In June 2013, Edward Snowden, a 29-year-old National Security Agency contract employee, surfaced in Hong Kong with the sensational announcement that he was the source of top-secret American intelligence documents already being published in the Guardian and the Washington Post. The information he was bringing to light, he claimed, reflected systematic violation of individual privacy by the omniscient surveillance machinery of the U.S. government: “Even if you’re not doing anything wrong, you’re being watched and recorded,” Snowden warned in a recorded video in which he explained his decision to steal the documents and go public.
In many quarters, Snowden was hailed as a courageous whistleblower, a man willing to risk his entire future to bring wrongdoing to light. Inside the intelligence community, a different set of views prevailed: Snowden was regarded as a defector, possibly under the control or direction of a foreign power. Whatever his motives, one thing was clear to insiders as they began to assess what Snowden had taken and what he had exposed: A huge volume of precious secrets had been lost, intelligence methods had been compromised, and valuable sources of intelligence had been shut down around the world.
Today, Snowden remains in Moscow, where he sought asylum after departing from Hong Kong and from where he occasionally chimes into America’s debates by way of tweets and streamed video appearances. The controversy over his role continues unabated, breaking along more or less predictable left/right lines. In Oliver Stone’s Snowden he is presented as a hero who discovers that “there’s something going on in the government that’s really wrong, and I can’t ignore it. I just want to get this data to the world.” In the intelligence community—and not only there—he continues to be regarded as a traitor, responsible for the greatest loss of intelligence secrets in our history.
What’s striking about the affair, now almost four years on, is how many unanswered questions remain: What, exactly, were Snowden’s motives? What did he steal? How did he do it? Did he act alone or with accomplices? With this book, we begin to get some answers—and when answers are not ascertainable, well-informed speculation clearly and responsibly labeled as such. Edward Jay Epstein is a veteran of this territory, having written a number of notable books illuminating the inner workings of secret agencies, including Deception: The Invisible War Between the KGB and the CIA (1989) and Legend: The Secret World of Lee Harvey Oswald (1978). In this searching inquiry, based upon careful study of documents and interviews with many of the key players, including in Hong Kong and Moscow, Epstein has produced not a whodunit but an important and compelling “howdunit.”
One of the most enduring mysteries is also one of the most important and basic: Why, exactly, did Snowden end up in Moscow? Snowden and his supporters have consistently maintained that Snowden was essentially trapped there by the U.S. government when it revoked his passport while he was in transit. Epstein successfully demolishes this confabulation. He produces a timeline of Snowden’s comings and goings in Hong Kong, including his visits to the Russian consulate and an 11-day period in which Snowden simply vanished from public view after a warrant had been issued for him, his whereabouts unknown to the FBI and the Hong Kong police. Snowden evidently relied upon Julian Assange, proprietor of WikiLeaks, for guidance on how to escape from Hong Kong to a safe haven.
In a phone call Snowden placed to Assange—then as now, holed up in the Ecuadoran embassy in London—Snowden was advised to go to Russia, despite what Assange called the “negative PR consequences.” WikiLeaks then used its resources to help Snowden do exactly that. Russian “special services,” evidently operating under the instructions of no less a figure than Vladimir Putin himself, enabled Snowden to board an Aeroflot flight to Moscow, despite his lack (at this juncture) of a valid passport.

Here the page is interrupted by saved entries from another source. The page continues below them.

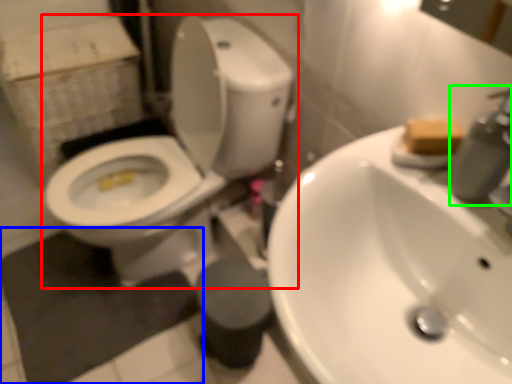 Question: Which object is positioned farthest from toilet (highlighted by a red box)? Select from bath mat (highlighted by a blue box) and plumbing fixture (highlighted by a green box).

Choices:
 (A) bath mat
 (B) plumbing fixture

Answer: (B) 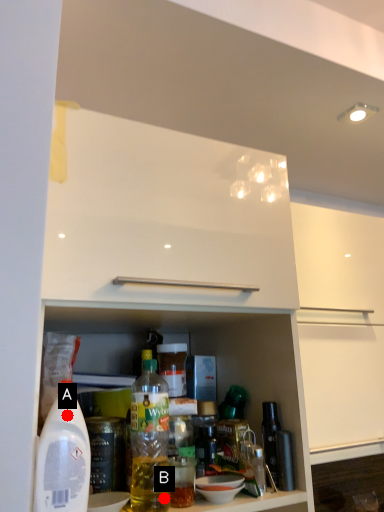 Question: Two points are circled on the image, labeled by A and B beside each circle. Which of the following is the closest to the observer?

Choices:
 (A) A is closer
 (B) B is closer

Answer: (A) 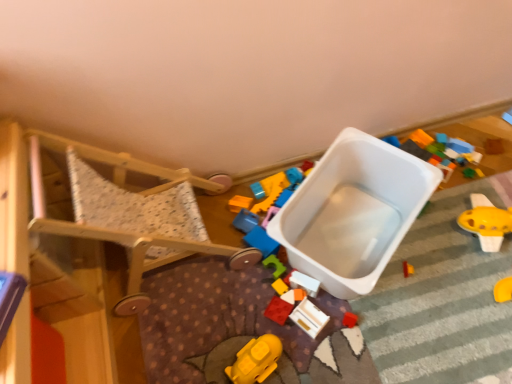 Where is `free space between yellow plastic toy at right, placed as the 6th toy when sorted from left to right, and wooden toy at center, the second toy in the right-to-left sequence`? free space between yellow plastic toy at right, placed as the 6th toy when sorted from left to right, and wooden toy at center, the second toy in the right-to-left sequence is located at coordinates (412, 273). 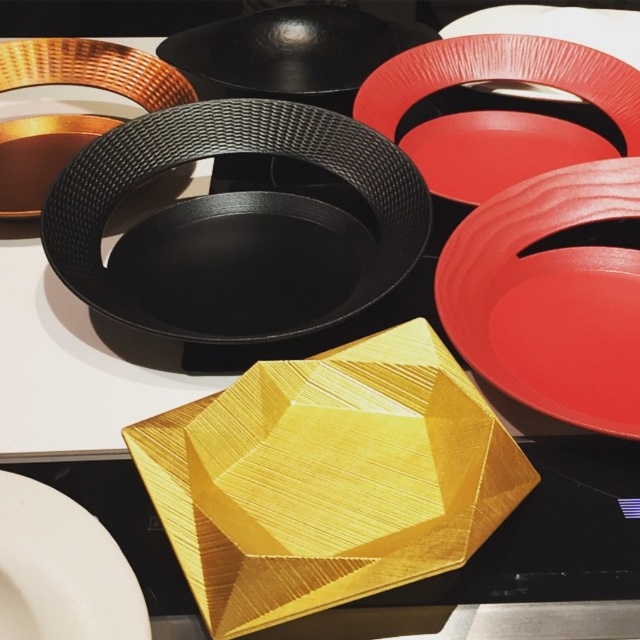 You are arranging dishes in a kitchen and need to place the white matte plate at lower left and the matte black plate at upper center on a shelf. Which plate should you place first if you want to ensure the smaller one is on the bottom?

The white matte plate at lower left is smaller than the matte black plate at upper center, so you should place the white matte plate at lower left first to ensure it is on the bottom.

What object is located at the coordinates point (234, 212)?

The point (234, 212) corresponds to the black textured platter at center.

You are arranging dishes on a shelf and need to know which is taller between the white matte plate at lower left and the matte black plate at upper center. Which one should you place on a higher shelf to avoid blocking the view of the shorter one?

The white matte plate at lower left is shorter than the matte black plate at upper center. To avoid blocking the view of the shorter plate, place the shorter white matte plate at lower left on a higher shelf so it can be seen above the taller matte black plate at upper center. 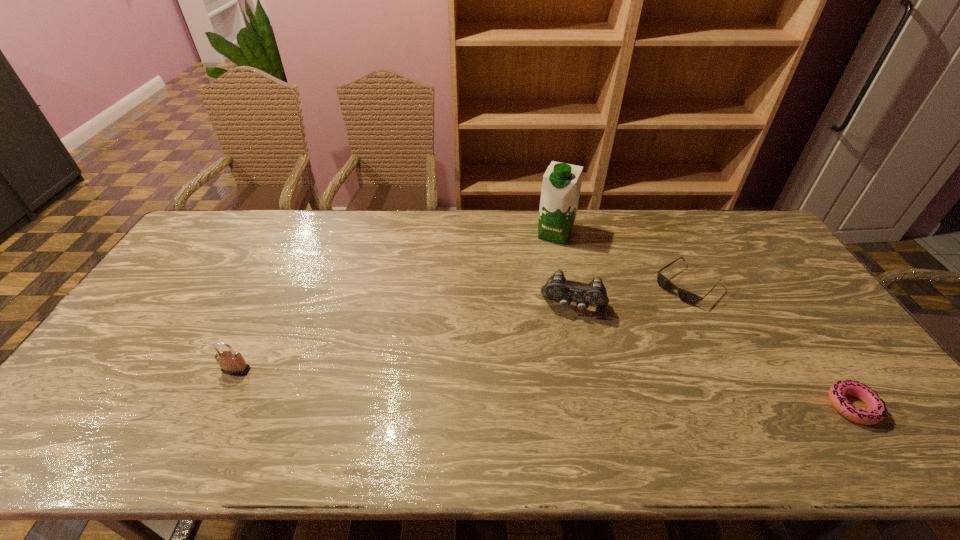 The image size is (960, 540). I want to click on the fourth farthest object, so click(x=232, y=363).

Find the location of a particular element. padlock is located at coordinates (232, 363).

Identify the location of doughnut. (876, 412).

Image resolution: width=960 pixels, height=540 pixels. Identify the location of the rightmost object. (876, 412).

Find the location of `sunglasses`. sunglasses is located at coordinates (687, 297).

You are a GUI agent. You are given a task and a screenshot of the screen. Output one action in this format:
    pyautogui.click(x=<x>, y=<y>)
    Task: Click on the farthest object
    Image resolution: width=960 pixels, height=540 pixels.
    Given the screenshot: What is the action you would take?
    pyautogui.click(x=562, y=182)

Does the Russian connection make Snowden more of a spy than a whistleblower? Part of the case for his being a spy rests not only on Snowden’s choice of Moscow as a place of refuge, but on the nature of the material he lifted. Only a small portion of the material provided by Snowden and published by journalists was devoted to the domestic surveillance that Snowden was denouncing. A larger portion concerned the overseas locations of NSA bases, along with NSA sources and methods, including (among other things) what Epstein describes as “ingenious technology . . . for tapping into computers abroad that had been ‘air-gapped,’ or intentionally isolated from any network to protect highly sensitive information, such as missile telemetry, nuclear bomb development, and cyber-warfare capabilities.”
This is not the kind of material a whistleblower would ever disclose. It is exactly the kind of material that a spy would steal.
Yet in the end, Epstein does not settle on a characterization of Snowden as a spy. In one of the most intriguing portions of this book, he examines the possibility that Snowden is something of a hybrid, someone who blurs the distinction between traditional spy and whistleblower. In this analysis, Snowden is an idealist who possibly “became entangled in the plots of others,” presumably Russian intelligence. It is not a criticism of Epstein to observe that How America Lost Its Secrets does not provide a definitive answer; indeed, it is a virtue that his book is careful not to step beyond what the evidence allows.
Even as he navigates in the confines of uncertainty, however, Epstein performs the important public service of toppling the myths that Edward Snowden and his acolytes have spun to justify conduct that, as this book persuasively documents, had devastating consequences for American security.